Aujourd’hui c’est justement à cause de tels risques que de plus en plus de mesures sont prévues. L’ONU, organisme mondial théoriquement le plus puissant, se montre de plus en plus concerné et directif dans ce dossier. Dans les années à venir, la route de l’Arctique est en effet amenée à devenir une route maritime majeure  et il ne faudrait pas que le commerce soit compromis  par la présence de déchets dangereux pour la santé des marins  et les bateaux eux-mêmes. Comme le prouve la Convention de Londres de 1975, les mesures prises ne sont pas toujours un gage de changement. La Russie avait signé cette convention interdisant le déversement de tout déchet dans l’océan, ce qui ne l’a pas empêché de continuer à polluer fortement la zone, dans la mesure où rien n’avait été clairement défini à propos de la pollution des côtes ou provoquée par l’extraction.

Des mesures parfois non solvables et qui se soldent par des échecs
L’ONU avait par exemple incité la Russie à vendre ses excès en matière de production d’électricité issue du nucléaire à l’U.E. –qui s’était aussi engagée à aider techniquement et financièrement la Russie- dans une démarche environnementale et renouvelable.
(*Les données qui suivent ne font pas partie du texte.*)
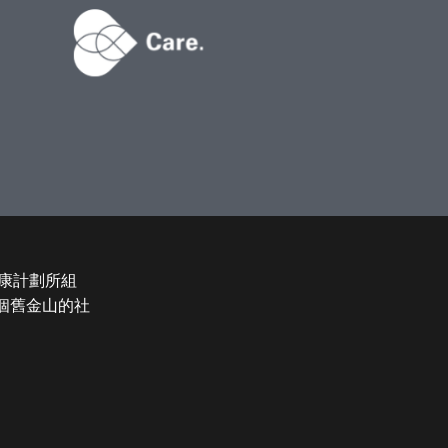
康計劃所組
和整個舊金山的社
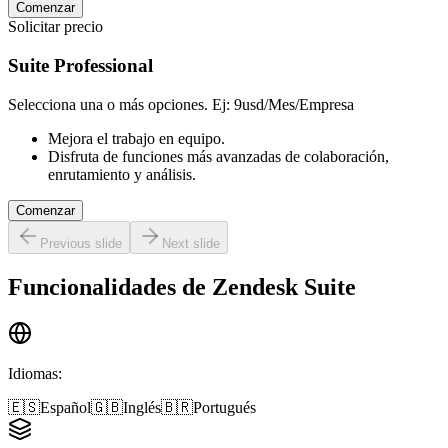
Comenzar
Solicitar precio
Suite Professional
Selecciona una o más opciones. Ej: 9usd/Mes/Empresa
Mejora el trabajo en equipo.
Disfruta de funciones más avanzadas de colaboración,
enrutamiento y análisis.
Comenzar
Previous slide
Next slide
Funcionalidades de
Zendesk Suite
Idiomas
:
🇪🇸
Español
🇬🇧
Inglés
🇧🇷
Portugués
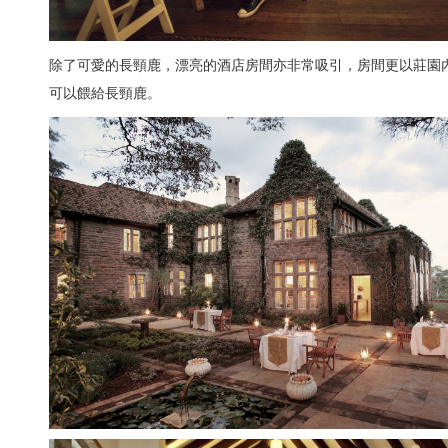
除了可愛的長頸鹿，漂亮的酒店房間亦非常吸引，房間更以莊園
可以餵給長頸鹿。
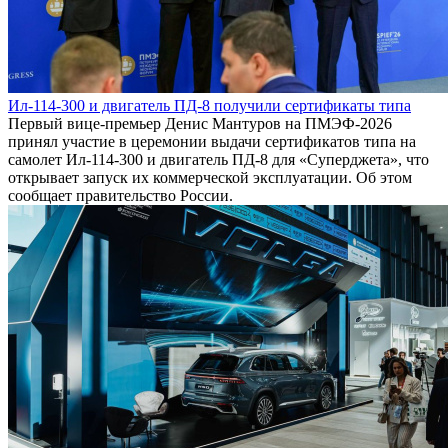
Ил-114-300 и двигатель ПД-8 получили сертификаты типа
Первый вице-премьер Денис Мантуров на ПМЭФ-2026
принял участие в церемонии выдачи сертификатов типа на
самолет Ил-114-300 и двигатель ПД-8 для «Суперджета», что
открывает запуск их коммерческой эксплуатации. Об этом
сообщает правительство России.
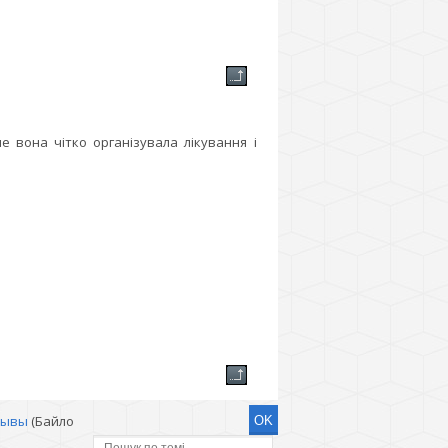
але вона чітко організувала лікування і
зывы
(Байло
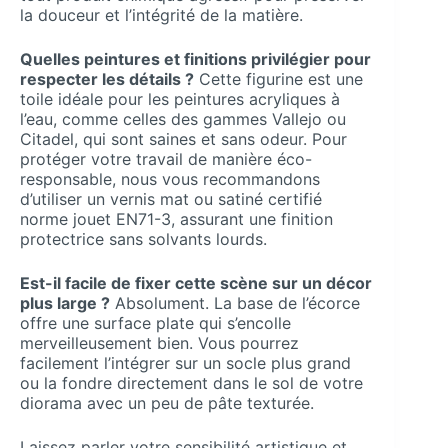
la douceur et l’intégrité de la matière.
Quelles peintures et finitions privilégier pour
respecter les détails ?
Cette figurine est une
toile idéale pour les peintures acryliques à
l’eau, comme celles des gammes Vallejo ou
Citadel, qui sont saines et sans odeur. Pour
protéger votre travail de manière éco-
responsable, nous vous recommandons
d’utiliser un vernis mat ou satiné certifié
norme jouet EN71-3, assurant une finition
protectrice sans solvants lourds.
Est-il facile de fixer cette scène sur un décor
plus large ?
Absolument. La base de l’écorce
offre une surface plate qui s’encolle
merveilleusement bien. Vous pourrez
facilement l’intégrer sur un socle plus grand
ou la fondre directement dans le sol de votre
diorama avec un peu de pâte texturée.
Laissez parler votre sensibilité artistique et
Ceci a été compromis par la crise ukrainienne qui a altéré les tensions avec l’U.E.. Cette crise a aussi eu pour conséquence de décourager les voisins à contribuer financièrement à la décontamination très coûteuse de la zone car difficile d’accès. Ce sont notamment les espoirs d’une collaboration particulièrement étroite avec la Norvège, et qui aurait dû engendrer des relations au sens large, plus amicales qui ont été remis en question.   On notera que la tentative russe de suivre les conseils internationaux et développer les énergies renouvelables (vent, énergie géothermale et hydraulique) est un échec. De telles énergies ne représentent que 1% de la production d’électricité russe si bien que les énergies fossiles et nucléaires constituent de loin la principale source d’électricité dans le pays.

On retiendra ainsi que :
• L’Arctique renferme des déchets radioactifs très néfastes pour la santé et l’environnement qui refont surface peu à peu avec le changement climatique, ce qui engendre des tensions diplomatiques et des coûts importants.
• Peu à peu les autorités internationales cessent de fermer les yeux sur ce dossier et tentent de prendre des mesures.
• Mais ces mesures sont souvent inefficaces car contournées ou compromises par des questions géopolitiques et financières.